"Siap ndan," jawabku sambil menganggkat tanganku dalam sikap hormat.
Kemudian letnan Gunadi menyuruhku mengenakan seragam militer. Seragam militer yang baru saja diterima. Dengan tanda pangkat kopral satu aku bangga dengannya. Letnan dua Gunadi juga berseragam lengkap.
Kemudian dia menyuruh aku mengambil jeep di garasi asrama. Pukul tujuh malam kami berdua meninggalkan Benteng Van De Brug. Kusetir Jeep itu menuju ke timur melewati Puro Paku Alam lalu ke selatan menuju Tungkak. Dari Tungkak ke timur dan jeep menuju kampung Pakel.
Kami berhenti di sebuah rumah dengan halaman yang agak luas. Aku terkejut ketika pintu depan rumah itu terbuka dan seorang gadis cantik muncul dari balik pintu. Ternyata gadis itu si Aminah, gadis palang merah pujaanku. Gadis yang kuimpikan.

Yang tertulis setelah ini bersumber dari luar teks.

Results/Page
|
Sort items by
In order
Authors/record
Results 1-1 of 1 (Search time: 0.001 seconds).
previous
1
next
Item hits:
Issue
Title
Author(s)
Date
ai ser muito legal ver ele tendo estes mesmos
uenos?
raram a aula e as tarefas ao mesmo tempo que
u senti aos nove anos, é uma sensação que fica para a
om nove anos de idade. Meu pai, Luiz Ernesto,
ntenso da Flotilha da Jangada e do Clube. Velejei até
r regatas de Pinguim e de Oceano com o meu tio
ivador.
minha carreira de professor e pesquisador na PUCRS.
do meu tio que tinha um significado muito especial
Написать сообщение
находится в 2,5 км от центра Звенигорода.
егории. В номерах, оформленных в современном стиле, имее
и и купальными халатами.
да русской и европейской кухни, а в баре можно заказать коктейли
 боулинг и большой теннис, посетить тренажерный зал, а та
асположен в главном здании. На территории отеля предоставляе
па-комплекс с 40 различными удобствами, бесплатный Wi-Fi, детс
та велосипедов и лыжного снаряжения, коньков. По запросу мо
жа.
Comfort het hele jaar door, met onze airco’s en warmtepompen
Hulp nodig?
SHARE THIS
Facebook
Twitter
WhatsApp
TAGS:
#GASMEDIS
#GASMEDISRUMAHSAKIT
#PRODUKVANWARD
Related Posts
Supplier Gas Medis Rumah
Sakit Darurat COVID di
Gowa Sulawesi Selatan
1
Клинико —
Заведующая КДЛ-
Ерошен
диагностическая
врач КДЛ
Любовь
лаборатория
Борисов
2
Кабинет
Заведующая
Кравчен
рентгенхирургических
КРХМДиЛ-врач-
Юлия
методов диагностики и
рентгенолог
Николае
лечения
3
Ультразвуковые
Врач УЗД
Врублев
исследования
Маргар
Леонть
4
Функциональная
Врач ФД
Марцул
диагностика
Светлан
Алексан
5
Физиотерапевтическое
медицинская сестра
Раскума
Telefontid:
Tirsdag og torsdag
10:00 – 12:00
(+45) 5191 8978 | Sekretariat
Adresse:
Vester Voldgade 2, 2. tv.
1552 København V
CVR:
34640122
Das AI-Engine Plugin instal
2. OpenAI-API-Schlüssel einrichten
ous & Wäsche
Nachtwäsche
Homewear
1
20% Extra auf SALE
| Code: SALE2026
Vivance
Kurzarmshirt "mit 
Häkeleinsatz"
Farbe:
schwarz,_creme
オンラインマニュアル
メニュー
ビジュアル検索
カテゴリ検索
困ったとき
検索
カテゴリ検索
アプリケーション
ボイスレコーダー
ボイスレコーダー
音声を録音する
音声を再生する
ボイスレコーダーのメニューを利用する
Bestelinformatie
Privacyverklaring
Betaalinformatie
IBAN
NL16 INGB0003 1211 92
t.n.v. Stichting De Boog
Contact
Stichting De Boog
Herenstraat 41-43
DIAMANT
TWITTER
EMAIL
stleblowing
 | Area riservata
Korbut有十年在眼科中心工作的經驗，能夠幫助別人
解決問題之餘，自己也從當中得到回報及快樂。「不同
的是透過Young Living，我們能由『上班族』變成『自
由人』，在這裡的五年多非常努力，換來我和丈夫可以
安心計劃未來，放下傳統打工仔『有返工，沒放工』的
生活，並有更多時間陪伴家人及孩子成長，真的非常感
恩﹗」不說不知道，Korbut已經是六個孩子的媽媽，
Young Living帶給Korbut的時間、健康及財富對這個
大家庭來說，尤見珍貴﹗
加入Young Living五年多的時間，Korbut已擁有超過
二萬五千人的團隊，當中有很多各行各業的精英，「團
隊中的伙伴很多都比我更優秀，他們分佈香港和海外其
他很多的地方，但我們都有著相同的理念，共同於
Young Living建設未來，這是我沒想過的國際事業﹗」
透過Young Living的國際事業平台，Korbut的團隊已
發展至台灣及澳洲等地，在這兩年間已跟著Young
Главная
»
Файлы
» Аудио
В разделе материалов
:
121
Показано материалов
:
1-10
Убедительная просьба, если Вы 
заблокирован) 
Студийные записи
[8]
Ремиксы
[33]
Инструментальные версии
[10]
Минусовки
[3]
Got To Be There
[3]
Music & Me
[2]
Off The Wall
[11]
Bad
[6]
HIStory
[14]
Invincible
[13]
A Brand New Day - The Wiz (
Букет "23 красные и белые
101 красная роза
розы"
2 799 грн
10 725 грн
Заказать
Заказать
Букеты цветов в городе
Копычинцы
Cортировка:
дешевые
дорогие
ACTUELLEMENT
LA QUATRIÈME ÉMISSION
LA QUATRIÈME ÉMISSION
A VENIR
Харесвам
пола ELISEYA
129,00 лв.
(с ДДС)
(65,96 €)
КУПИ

Perasaan cemburu membuatku gemetar. Apa lagi ketika letnan Gunadi mengeluarkan kotak kecil dari sakunya. Kotak itu dibukanya. Kulihat dalam kotak itu sebuah cincin emas dengan mata berlian.
Hatiku hancur berkeping-keping ketika letnan Gunadi menyerahkan kotak itu kepada Aminah.
"Maukah dhik Aminah menjadi isteriku?" ucap letnan Gunadi.
Gadis itu menganguk.
Sekilas pandanganku menjadi gelap.
..................................
"Donya kuwi ora mung sak godong kelor, pral," Abu Sujak menghiburku.